名曲紀行 vol.9 シベリウス《交響詩「フィンランディア」》
おはようございます、Raindropです。
本日も名曲紀行のお時間です。
今朝も、フィンランド。シベリウス作曲《交響詩「フィンランディア」》をお届けします。
某所で「なぜ中立の立場にいるはずのフィンランドがウクライナに味方するのか」という疑問がでました。つまり、なぜフィンランドはロシアに反感を持っているの?ということです。
それに対する回答も兼ねて、今日は《交響詩「フィンランディア」》からフィンランドとロシアの歴史を繙いていきましょう。
フィンランドとロシアの歴史
今のフィンランドの人々の祖先となるフィン人は、一世紀ごろにバルト海沿岸から北上してきたと言われています。
スオミ、ハメ、カレリアの三部族に分かれていましたが、12世紀に入ってスウェーデンが十字軍遠征を行った結果、フィンランドはスウェーデン王国の統治下にはいります。その後、今のロシアの大元となるノヴゴロド国(南東)とスウェーデン(西)に圧迫され続け、1809年にはロシアに併合されてしまいます。
この頃から、民族叙事詩カレワラの編纂運動が盛んになり、フィンランドのアイデンティティが強烈に意識され始めます。これがシベリウスの作曲の根底にあったことは有名ですね。
ロシアがフィンランドを支配するうえで決定的だったのは、ロシア帝国による同化政策でした。ロシア語の強制などによる文化の抑圧に始まり、1901年にはフィンランド軍を解体してロシア軍に編入するという暴挙に出ます。
しかし、そのロシア帝国にも破滅の時期が迫っていました。
1917年、ロシア革命が勃発。ロマノフ王朝をトップとするロシア帝国が倒れ、新しく樹立されたレーニン政権のもとでフィンランドの独立が承認されるのです。
こうしてフィンランドが独立を達成したのもつかの間、第二次世界大戦が勃発すると、ソヴィエトがフィンランドへ侵攻します。世にいう冬戦争の始まりです。
フィンランドは善戦したものの、規模で勝るソヴィエトを完全に撃退することはかなわず、南東部の割譲に至ります。

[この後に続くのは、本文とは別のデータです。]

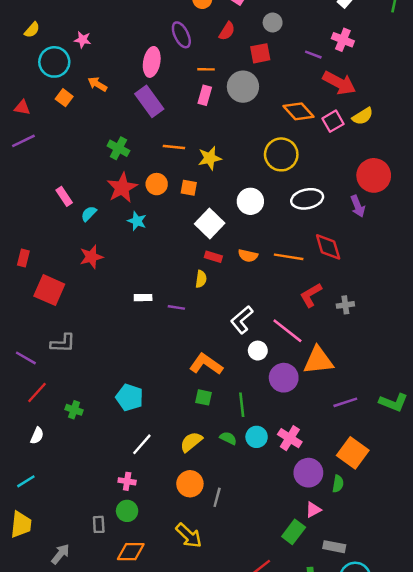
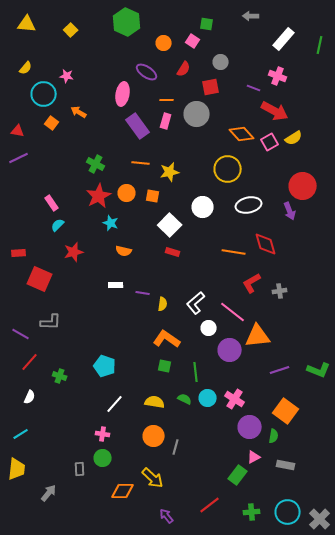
purple ellipse: (181, 35) -> (147, 72), turned -30
purple rectangle: (149, 101) -> (138, 126), moved
cyan semicircle: (89, 214) -> (58, 225), moved
orange semicircle: (248, 256) -> (124, 251), moved
red rectangle: (23, 258) -> (19, 253), turned 72
yellow semicircle: (201, 279) -> (163, 304), moved
yellow semicircle: (191, 442) -> (155, 402), turned 48
gray rectangle: (334, 547) -> (286, 465), moved
orange diamond: (131, 552) -> (123, 491), moved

更には独ソ戦に端を発する継続戦争に巻き込まれ、1944年に休戦協定を結ぶものの、領土の12%を割譲、海軍基地提供、重い賠償など、ロシアによってフィンランドは大打撃を受けるのです。
《交響詩「フィンランディア」》の誕生
さて、そんな苦難の歴史において、独立を模索していた時期に生まれたのが、フィンランドの国民的作曲家シベリウスでした。
第一次世界大戦へと至る、ヨーロッパ落日の重い足音が聞こえてきた、1899年。
この時、新聞への弾圧に抗議して、「新聞祭典の催し」というのが開かれます。そこで上演されたのが、フィンランドの歴史や神話、心のふるさとがつまった叙事詩・カレワラを基にした『歴史的情景』という舞台劇。
シベリウスがその劇のために作った音楽こそが、8曲から成る劇音楽「フィンランドは目覚める」でした。
その8曲のうちの終曲に改訂を加えて生み出されたのが、この《交響詩「フィンランディア」》。
当然ロシア政府に睨まれて上演禁止となりますが、この音楽こそが、フィンランド国民すべての愛国心の火をさらに燃え上がらせ、心の拠り所にすらなっていったのです。
そしてその18年後、フィンランドは念願の独立へと至ります。
中間部のあまりに美しいフレーズは、実はキリスト教の讃美歌にも使われています。
それは、298番「やすかれわがこころよ」。
シベリウスの生み出したフィンランド愛あふれる名曲は、時代や国を超えて愛され続けているんですね。
この曲が、今この瞬間も艱難の中にあるウクライナの人々を、少しでも癒し、勇気づけることができますように。